Revenue vs. Expense ($000s)

Expense Breakdown 2013 (%)

Expense Breakdown 2012 (%)

Expense Breakdown 2011 (%)

For more details regarding the organization's financial information, select the financial tab and review available comments.


Overview

Mission Statement

Foundation for MetroWest connects philanthropic opportunity with demonstrated need in Metrowest. We promote philanthropy in the region, help donors maximize the impact of their local giving, serve as a resource for local nonprofit organizations, and enhance the quality of life for all of our citizens.


Background Statement

In 1995, a group of residents from a number of MetroWest towns established the Crossroads Community Foundation. Concerned that the two major community foundations in the region – The Boston Foundation and the Greater Worcester Community Foundation – were not addressing the issues and challenges faced in the cities and towns west of Route 128 and east of Route 495, this visionary group established Crossroads to bring the benefits of a community foundation to MetroWest residents and nonprofit organizations.

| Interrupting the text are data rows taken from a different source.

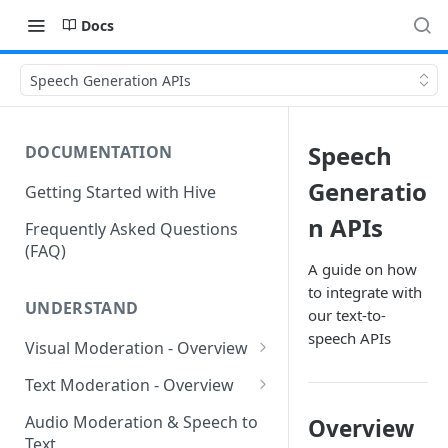
Docs
Speech Generation APIs
Speech
DOCUMENTATION
Generatio
Getting Started with Hive
n APIs
Frequently Asked Questions
(FAQ)
A guide on how
to integrate with
UNDERSTAND
our text-to-
speech APIs
Visual Moderation - Overview
GARM Brand Safety &
Text Moderation - Overview
Suitability
Text Moderation - Classes
Audio Moderation & Speech to
Overview
Visual Moderation - Sexual
Text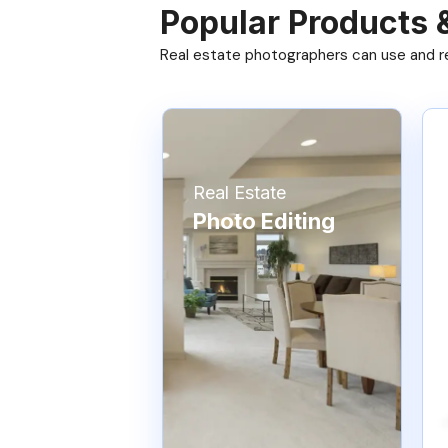
Popular Products 
Real estate photographers can use and res
Real Estate
Photo Editing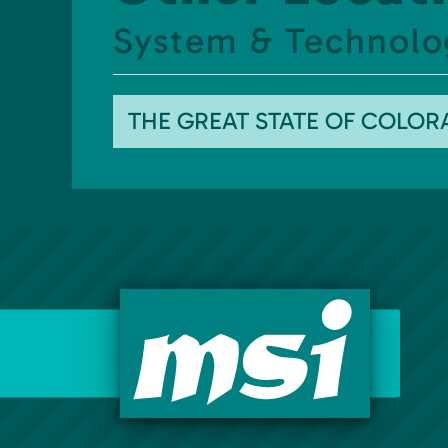
System & Technolo
THE GREAT STATE OF COLO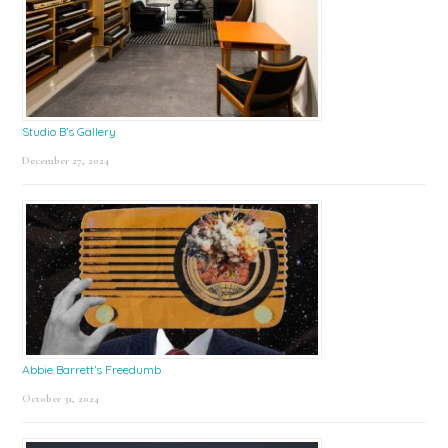
Studio B’s Gallery
December 27, 2024
Abbie Barrett’s Freedumb
October 31, 2024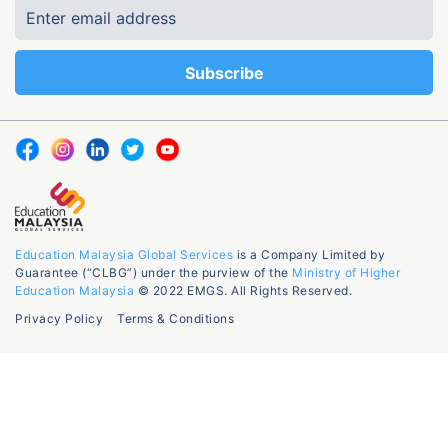
Education Malaysia Global Services
is a Company Limited by
Guarantee (“CLBG”) under the purview of the
Ministry of Higher
Education Malaysia
© 2022 EMGS. All Rights Reserved.
Privacy Policy
Terms & Conditions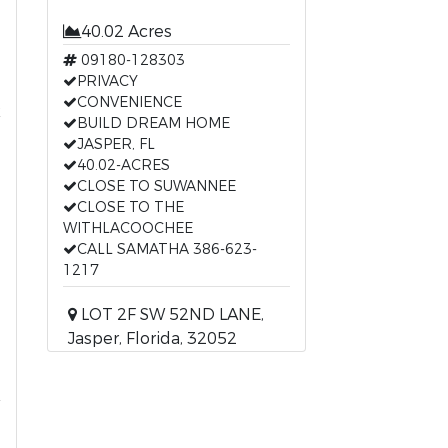
40.02 Acres
09180-128303
PRIVACY
t
CONVENIENCE
BUILD DREAM HOME
JASPER, FL
40.02-ACRES
CLOSE TO SUWANNEE
CLOSE TO THE
WITHLACOOCHEE
CALL SAMATHA 386-623-
1217
LOT 2F SW 52ND LANE,
Jasper, Florida, 32052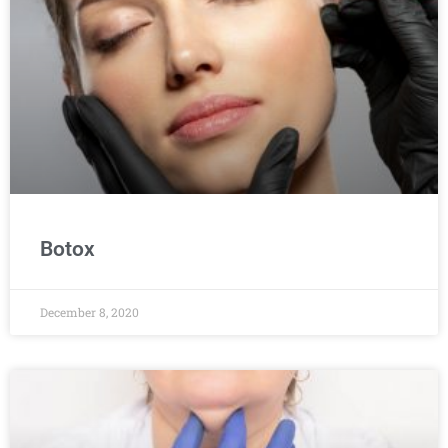
Botox
December 8, 2020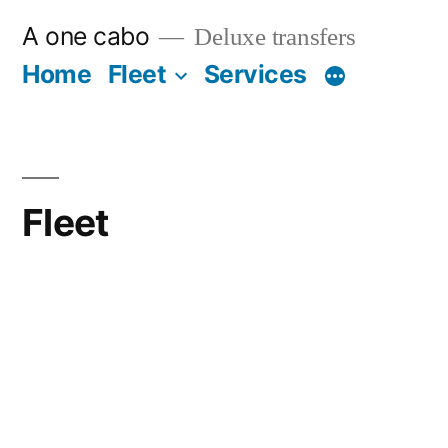
Ir
A one cabo
Deluxe transfers
al
Home
Fleet
Services
contenido
Fleet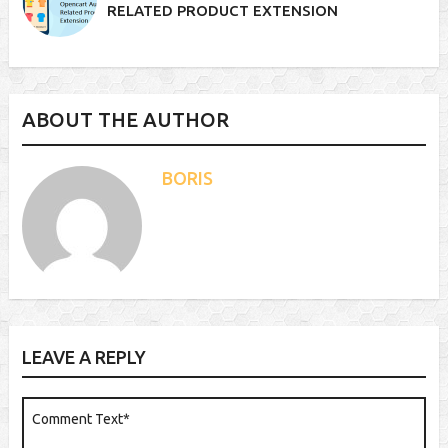
RELATED PRODUCT EXTENSION
ABOUT THE AUTHOR
BORIS
LEAVE A REPLY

To date, over $9 million has been distributed to nonprofits across MetroWest to support their work in the human services, environmental, education, and arts and culture sectors.

In 2009, Crossroads underwent a brand messaging and name change. Our new name, Foundation for MetroWest, clearly identifies the Foundation with its’ mission of connecting philanthropic opportunity with demonstrated need in the MetroWest communities.

In addition to supporting the area’s many nonprofits, the Foundation for MetroWest helps donors address challenges specific to each town and to the region as a whole. All MetroWest communities face a decline in state aid to cities and towns, a rising cost of public education, the high cost of healthcare, the need to provide affordable housing, and the preservation of open space and water quality. An organization like the Foundation, that understands the needs and resources across town borders and collectively, is instrumental in helping communities address theses concerns in an efficient and strategic manner.
 
Private philanthropists act to produce something of common value, a greater good for a larger group than themselves as individuals. The future of MetroWest and other communities nationwide depends on continued philanthropic giving. Organization like the Foundation for MetroWest are helping to secure the future of our communities for the next generation and beyond.

Impact Statement

To date, we have been able to provide over $9 million to MetroWest nonprofits in the areas of family support, youth development, environment, and arts & culture. We are dedicated to improving the quality of life for our citizens by promoting philanthropy in our region to directly improve the capacity and effectiveness of local nonprofit organizations.
 

Needs Statement

After examining the demographic changes in our region, the expanding needs being reported by local family service nonprofits, and the increasing gap between grant requests and our ability to fund them, the Foundation launched a MetroWest Fund for Families campaign. By strengthening this permanent Field of Interest Fund, the Foundation will be able to provide ongoing support to organizations serving the residents with the most need in our region.
 
While there are many highly effective and active organizations dedicated to providing family services, there is no single fund or funding organization that is building resources to address either the broad geographic area or the breadth of needs. Our region is large, spanning 33 cities and towns over 500 square miles, so it can be difficult to communicate the availability of services to the MetroWest citizens who need them.
 
Growing the MetroWest Fund for Families is a strategic focus for us. By increasing this fund, the Foundation can lead the way in addressing the needs of today while establishing an endowment to take on the challenges of the future.
 
Our other top priorities are to:
 
  • Increase our donor-advised funds
  • Increase Foundation endowments to support our community now, and in the future
  • Strengthen and support our local nonprofits 

 

 
 
 
 
 

CEO Statement

The Census Bureau recently reported the poverty figures from the 2010 census and with adjustments for both government benefits and personal costs, the total is an alarming 49.1 million.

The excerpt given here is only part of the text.